Quantum noise experiments reveal unusual liquidlike form of charge transport in “strange metals
In a groundbreaking study published in the journal Science, physicists at Rice University have discovered compelling evidence of exotic charge transport in a quantum material known as a “strange metal.” The research provides new insights into the nature of electricity flow in these materials, challenging conventional theories of quantized charge transport. By measuring quantum charge fluctuations, known as “shot noise,” the study reveals that charge in strange metals moves in a highly unusual liquidlike form, suggesting the presence of complex collective charge movement.
Exploring Quantum Critical Materials:
The experiments were conducted on nanoscale wires made of a quantum critical material with a precise composition of ytterbium, rhodium, and silicon (YbRh2Si2). This material has been extensively studied by solid-state physicist Silke Paschen at the Vienna University of Technology. Quantum critical materials exhibit unique temperature-dependent behaviors that differ significantly from those observed in normal metals like silver or gold. The high degree of quantum entanglement in these materials gives rise to their intriguing properties.

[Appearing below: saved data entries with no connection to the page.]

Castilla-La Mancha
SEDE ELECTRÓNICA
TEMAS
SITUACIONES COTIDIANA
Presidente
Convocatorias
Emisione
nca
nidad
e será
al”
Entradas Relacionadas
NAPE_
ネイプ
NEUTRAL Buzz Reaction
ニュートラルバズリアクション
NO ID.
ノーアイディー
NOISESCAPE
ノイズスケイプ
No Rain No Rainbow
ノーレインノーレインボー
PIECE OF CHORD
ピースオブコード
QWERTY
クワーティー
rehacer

Challenging the Quasiparticle Picture:
In normal metals, charge is carried by quasiparticles, which are the result of countless interactions between electrons. However, theoretical studies have suggested that strange metals may not rely on quasiparticles for charge transport. The shot noise experiments conducted by Rice University researchers provided the first direct empirical evidence to test this idea. Shot noise measurements reveal the granularity of charge as it flows through a material, and the results showed that the noise in strange metals is significantly suppressed compared to ordinary wires.

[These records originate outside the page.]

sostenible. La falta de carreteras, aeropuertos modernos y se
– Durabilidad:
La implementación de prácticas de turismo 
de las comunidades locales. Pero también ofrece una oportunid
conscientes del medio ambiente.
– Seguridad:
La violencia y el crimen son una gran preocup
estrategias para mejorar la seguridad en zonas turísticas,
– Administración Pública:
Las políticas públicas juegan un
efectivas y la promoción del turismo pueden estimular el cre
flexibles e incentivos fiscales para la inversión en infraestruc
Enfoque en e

Performing shot noise experiments on YbRh2Si2 crystals presented significant technical challenges. The experiments required samples of nanoscopic dimensions, which meant growing extremely thin yet perfectly crystalline films. After nearly a decade of hard work, Paschen and her collaborators at TU Wien successfully achieved this feat. The lead author of the study, Liyang Chen, then fashioned wires from these thin films that were about 5,000 times narrower than a human hair, ensuring the preservation of the material’s unique properties.
Theoretical Perspectives and Future Implications:
Rice University’s lead theorist, Qimiao Si, collaborated with Paschen and Douglas Natelson of Rice University to design the experiments. Si’s theory of quantum criticality, published in 2001, provided the framework for interpreting the results. Si’s calculations ruled out the existence of quasiparticles in strange metals, further supporting the experimental findings. The study’s authors believe that the low shot noise observed in YbRh2Si2 opens up new avenues for understanding the entanglement of charge carriers and other agents of quantum criticality. The broader question remains: could similar behavior be observed in other compounds that exhibit strange metal behavior?

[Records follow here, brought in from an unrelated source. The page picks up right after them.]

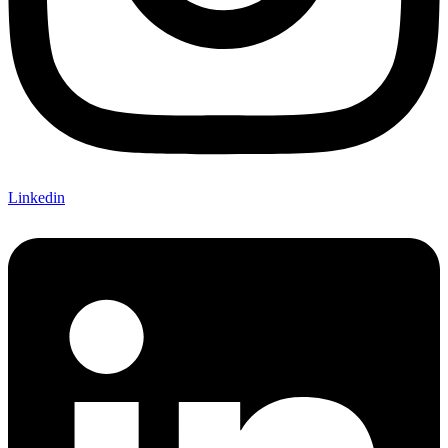
Linkedin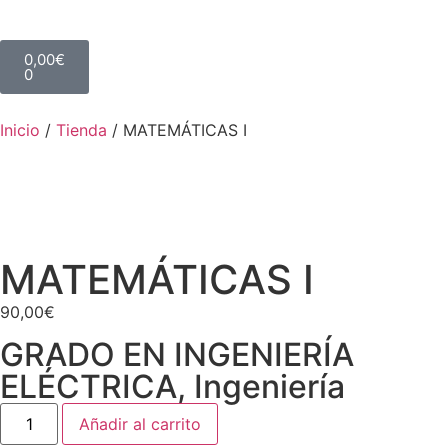
0,00
€
0
Inicio
/
Tienda
/
MATEMÁTICAS I
MATEMÁTICAS I
90,00
€
GRADO EN INGENIERÍA
ELÉCTRICA
,
Ingeniería
Añadir al carrito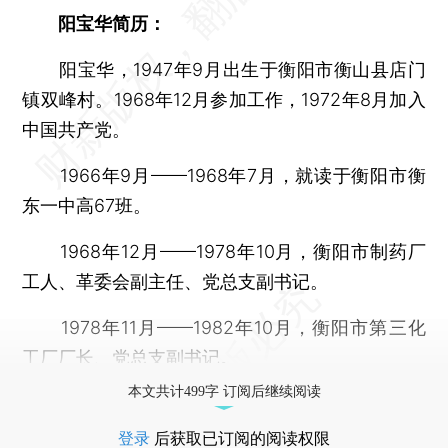
阳宝华简历：
阳宝华，1947年9月出生于衡阳市衡山县店门
镇双峰村。1968年12月参加工作，1972年8月加入
中国共产党。
1966年9月——1968年7月，就读于衡阳市衡
东一中高67班。
1968年12月——1978年10月，衡阳市制药厂
工人、革委会副主任、党总支副书记。
1978年11月——1982年10月，衡阳市第三化
工厂厂长、党总支副书记。
本文共计499字 订阅后继续阅读
登录
后获取已订阅的阅读权限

The discovery of exotic charge transport in strange metals represents a significant breakthrough in the field of quantum materials. The suppressed shot noise observed in YbRh2Si2 provides compelling evidence that the traditional quasiparticle picture may not fully explain charge transport in these materials. The findings challenge our understanding of how charge moves collectively and calls for a reevaluation of the vocabulary used to describe these phenomena. As researchers continue to explore the nature of strange metals, the hope is to uncover the underlying principles that govern their unique behavior, which may have implications for a wide range of physical systems.